How to Organize an Intervention for a Heroin User?

Staging an intervention without professional help and support, especially a confrontational intervention when the person with addiction refuses to cooperate or does so under pressure is seldom effective.7 These interventions are considered to be both ineffective at convincing the person that they have a problem and at motivating them to change and abandon their habit by seeking treatment.

For this reason, an intervention should be organized through specialized substance abuse treatment programs that devise personalized treatment plans based on in-depth assessments with focus on the person’s substance use and history.5

How to Encourage a Heroin User to Seek Treatment?
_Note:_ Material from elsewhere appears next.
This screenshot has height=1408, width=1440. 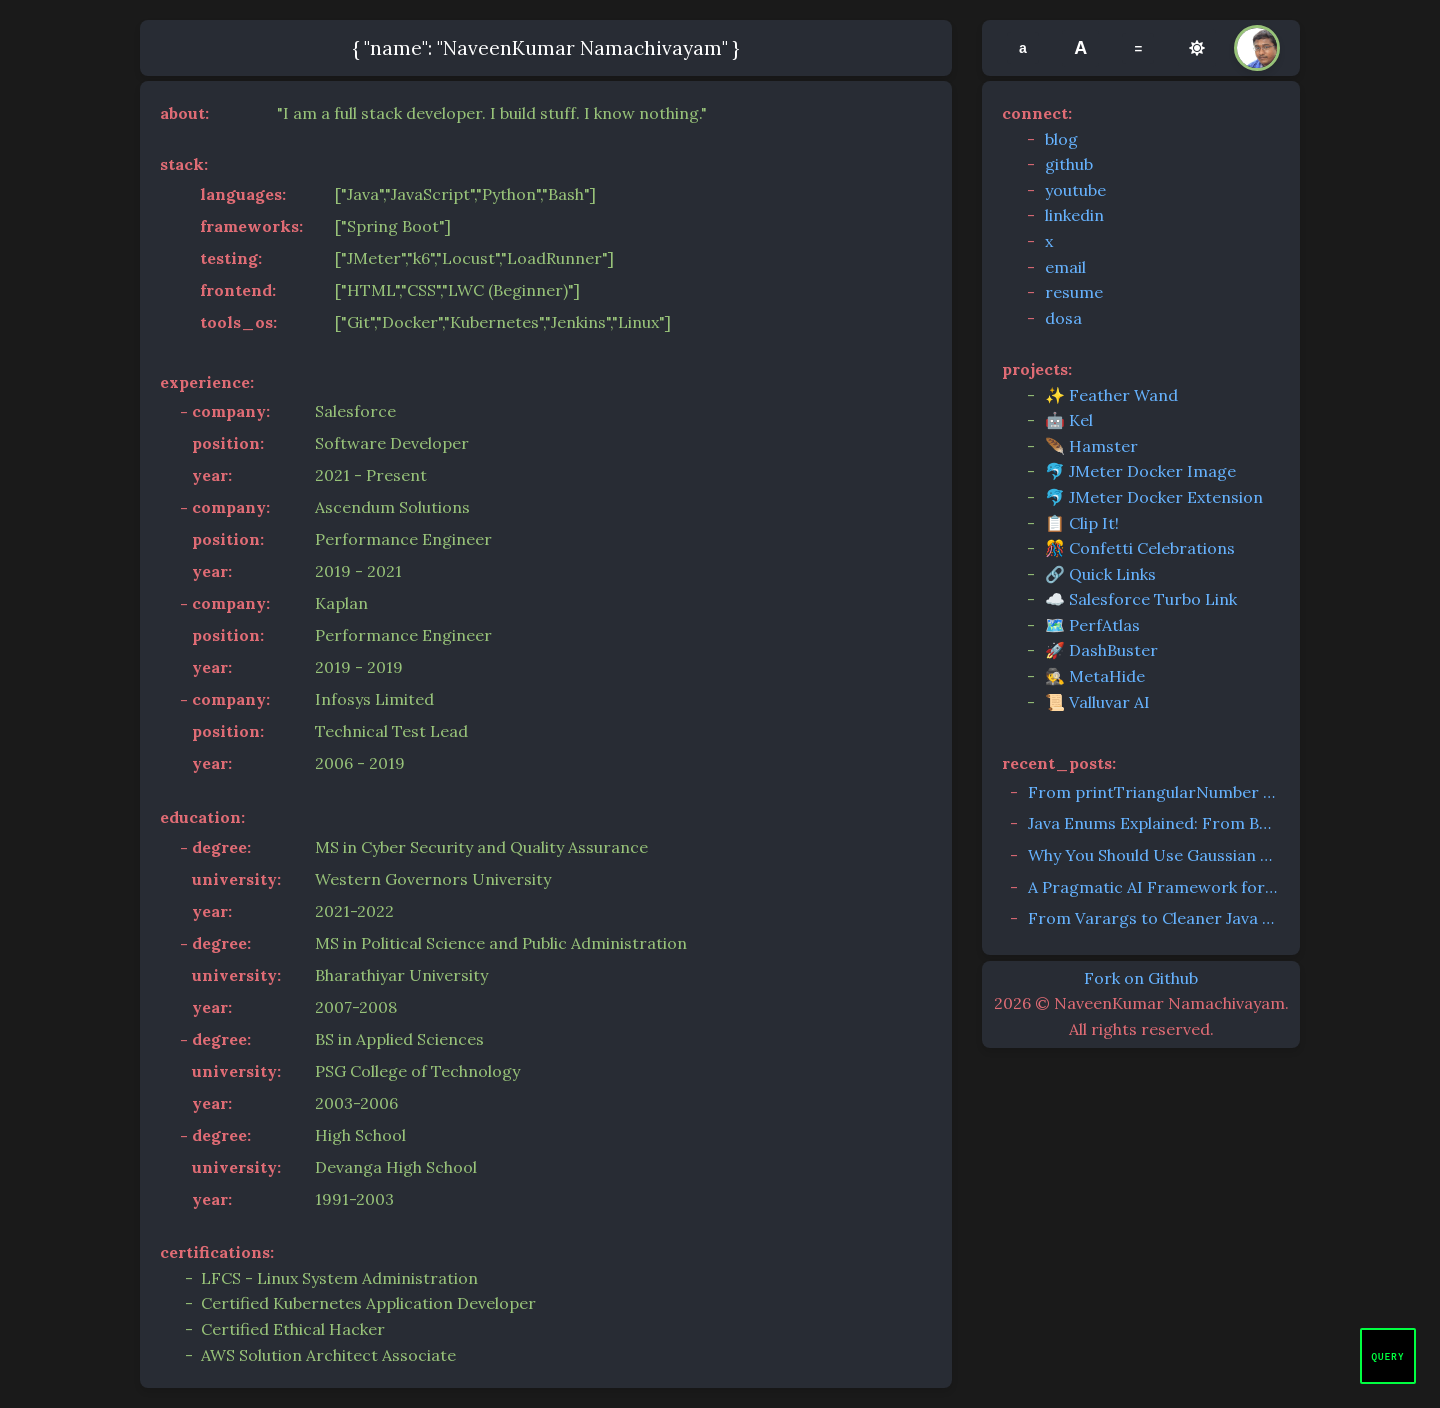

Even when a person is willing to seek treatment, the risk of failure and relapse is high, partly because of the withdrawal symptoms heroin users experience during the detoxification stage.8 

Persons who have developed heroin addiction already know how unbearable withdrawal symptoms can be and are aware that they are highly unlikely to overcome them on their own. For this reason, the sooner individuals with a heroin addiction attempt treatment within a specialized program as opposed to self-treatment, the better. 

Issues That May Arise

Heroin users need ample encouragement and support from those close to them and from addiction specialists. Friends and family should first reach out to a specialized treatment program for support and guidance. One of the key problems that individuals attempting to understand and talk to a person with a chronic relapsing condition is the person’s resistance to cooperate. This may lead to frustrating conflicts.
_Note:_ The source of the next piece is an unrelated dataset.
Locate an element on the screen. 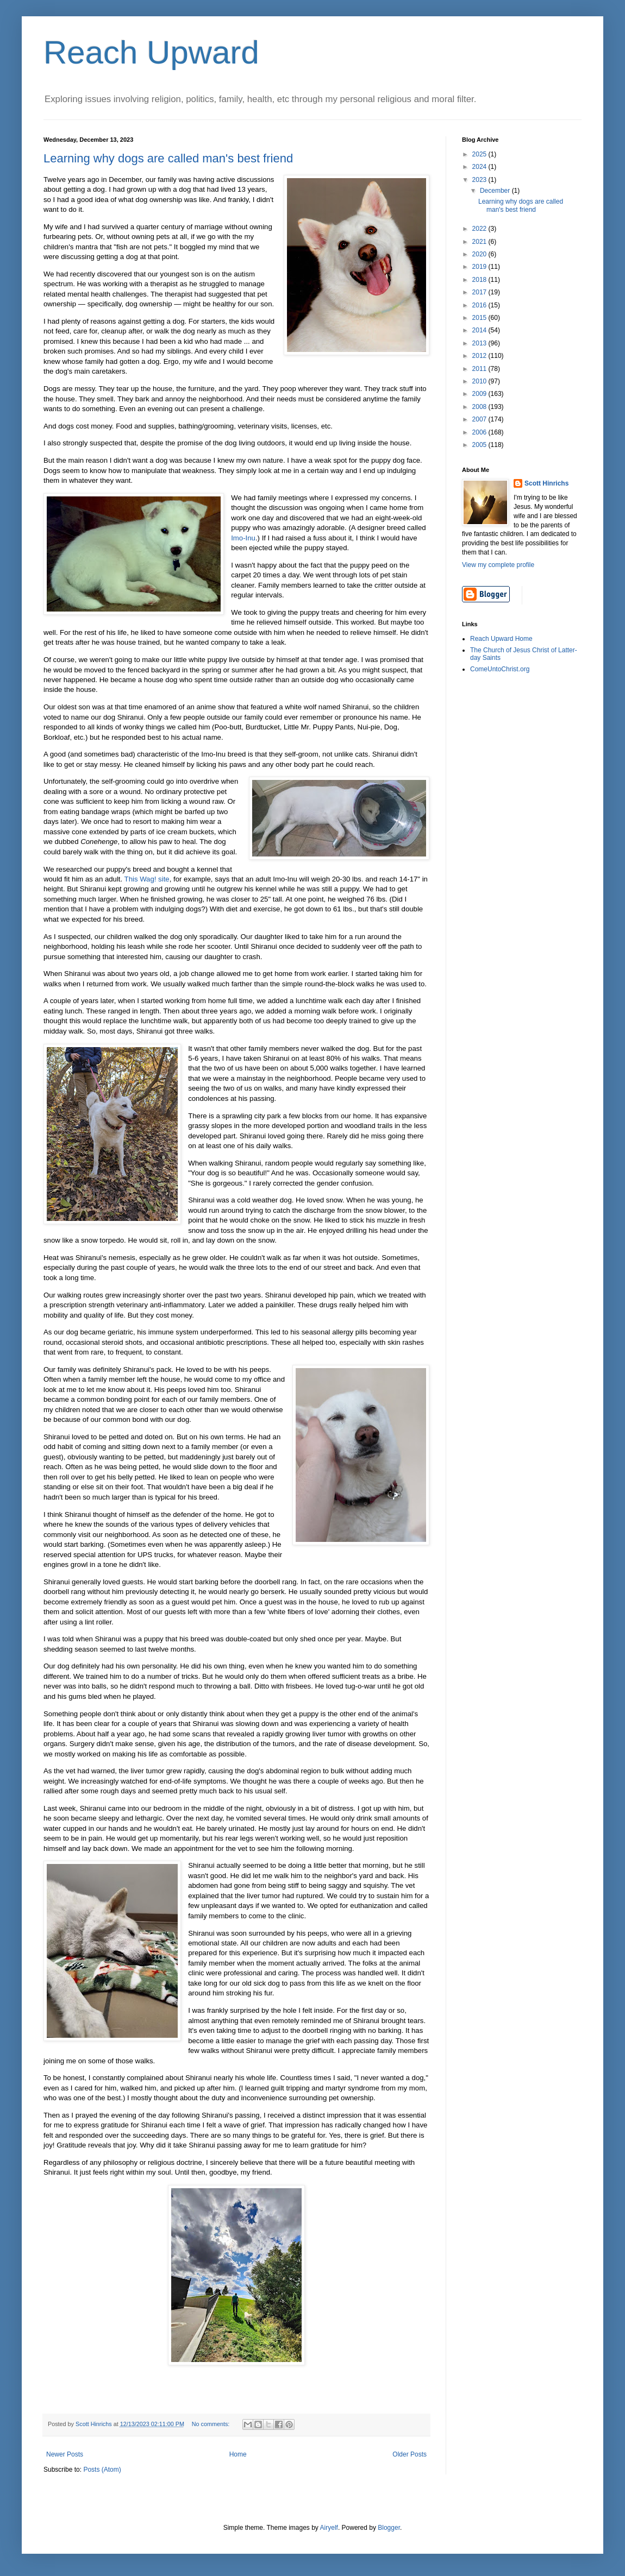 This screenshot has width=625, height=2576. 2013 is located at coordinates (480, 343).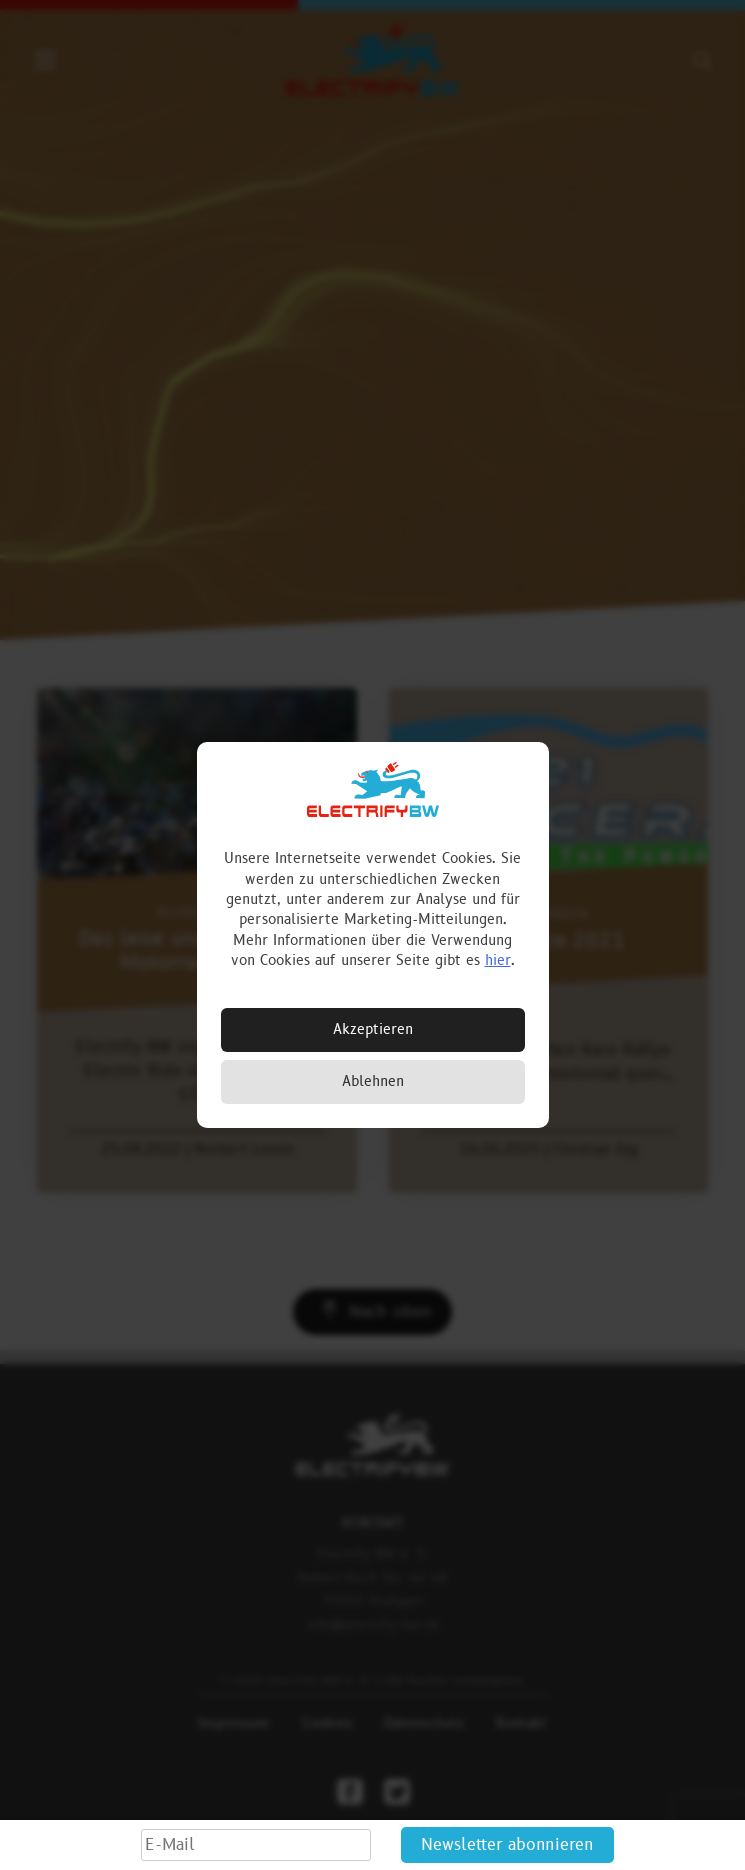  I want to click on Newsletter abonnieren, so click(507, 1845).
Another problem stems from the fact that many individuals with a drug addiction suffer from other cognitive comorbidities.2 Even if they have not been officially diagnosed, disorders such as anxiety or depression can further contribute to the development and maintenance of drug abuse and addiction. This can further exacerbate things and complicate the situation, which is yet another reason to seek professional help if you don’t know how to talk to a heroin user.
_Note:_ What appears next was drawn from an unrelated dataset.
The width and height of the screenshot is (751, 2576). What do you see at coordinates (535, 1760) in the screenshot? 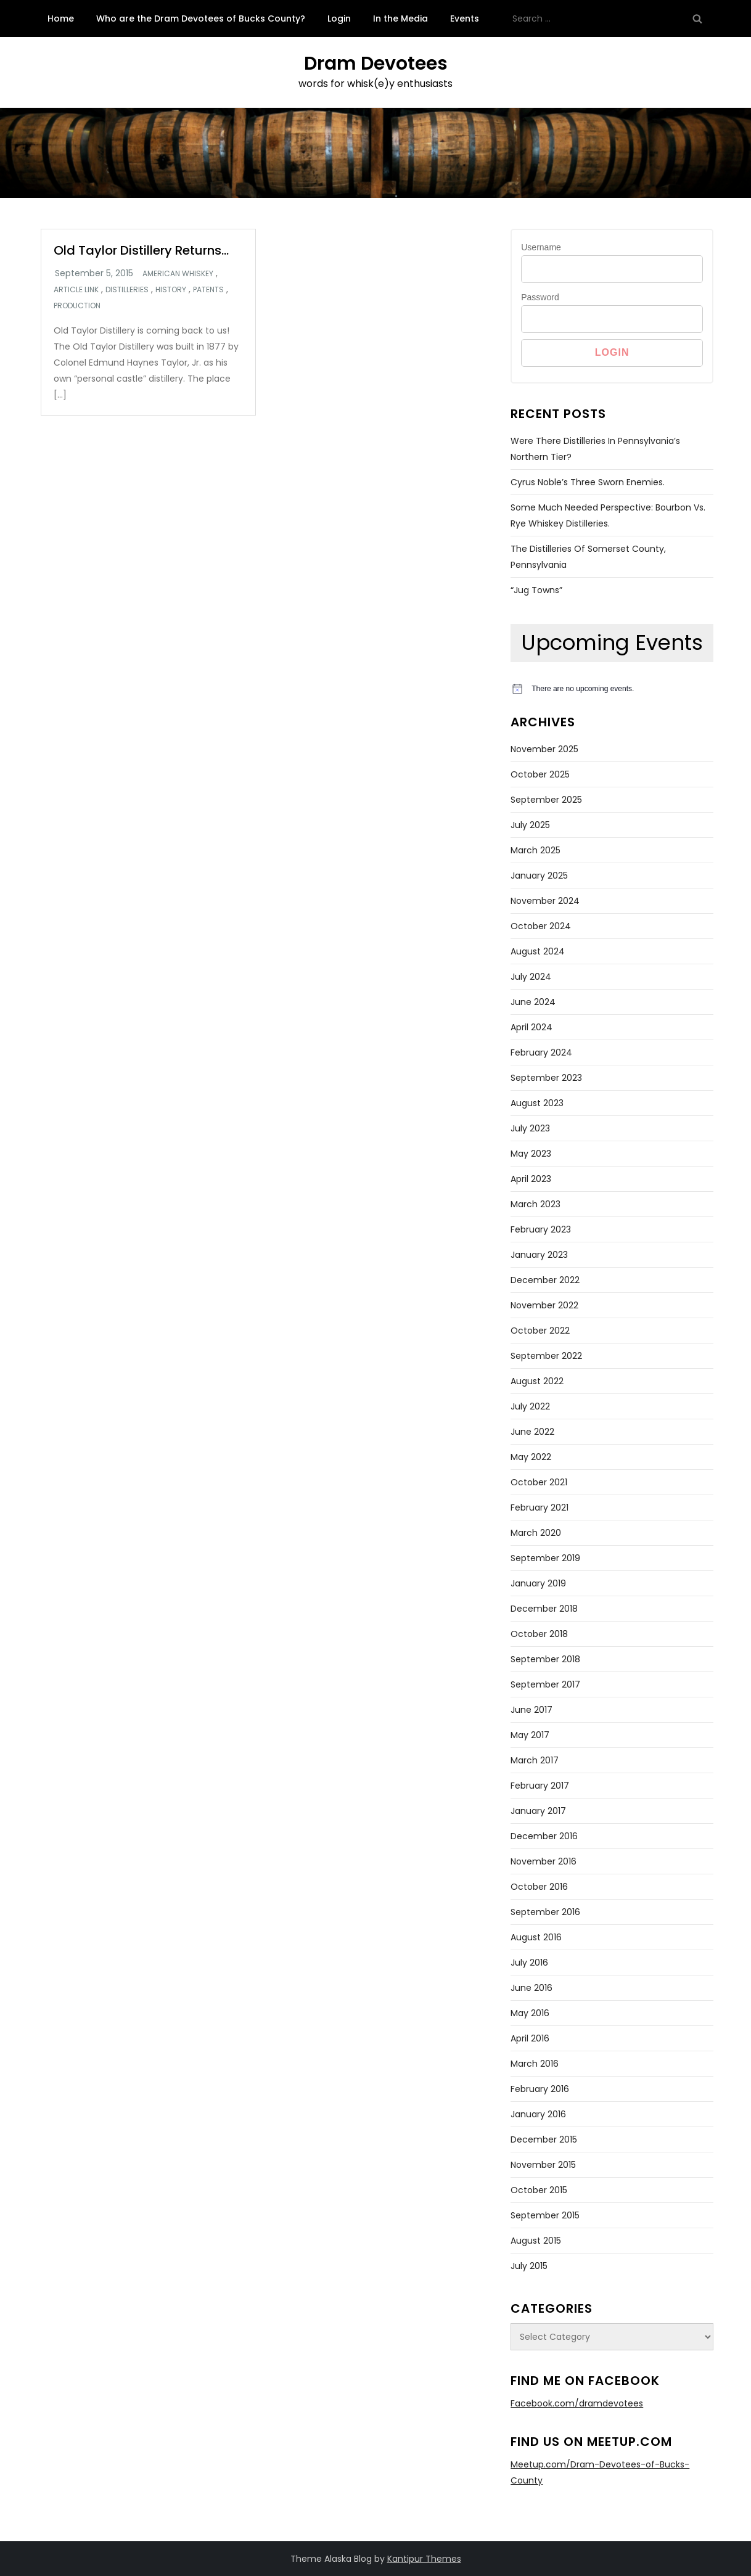
I see `March 2017` at bounding box center [535, 1760].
For heroin addiction treatment to be effective, especially if the individual is confrontational, it must be supervised by a multidisciplinary team of addiction specialists. It should also be highly structured to incorporate activities specifically designed to help individuals struggling with addiction examine damaging beliefs and destructive patterns of behavior so that they can ultimately adopt different ways of interacting with others that are more harmonious and constructive.9

Sources:

  1. National Institute on Drug Abuse. (2020). Drugs, Brains and Behavior: The Science of Addiction
  2. Gail Winger, James H Woods, Chad M Galuska, Tammy Wade-Galuska. (2005). Behavioral Perspectives on the Neuroscience of Drug Addiction.
  3. National Institute on Drug Abuse. (2018). Understanding Drug Use and Addiction DrugFacts.
  4. Nick Heather. Addict Behav Rep. (2017). Is the concept of compulsion useful in the explanation or description of addictive behaviour and experience?.
  5. Substance Abuse and Mental Health Services Administration. (2020). TIP 39: Substance Use Disorder Treatment and Family Therapy.
  6. Substance Abuse and Mental Health Services Administration. (2020). TIP 63: Medications for Opioid Use Disorder.
  7. National Institute on Drug Abuse. (2018). How to Recognize a Substance Use Disorder.
  8. National Institute on Drug Abuse. (2020). Principles of Effective Treatment: A Research-Based Guide (Third Edition).
  9. National Institute on Drug Abuse. (2020). Types of Treatment Programs.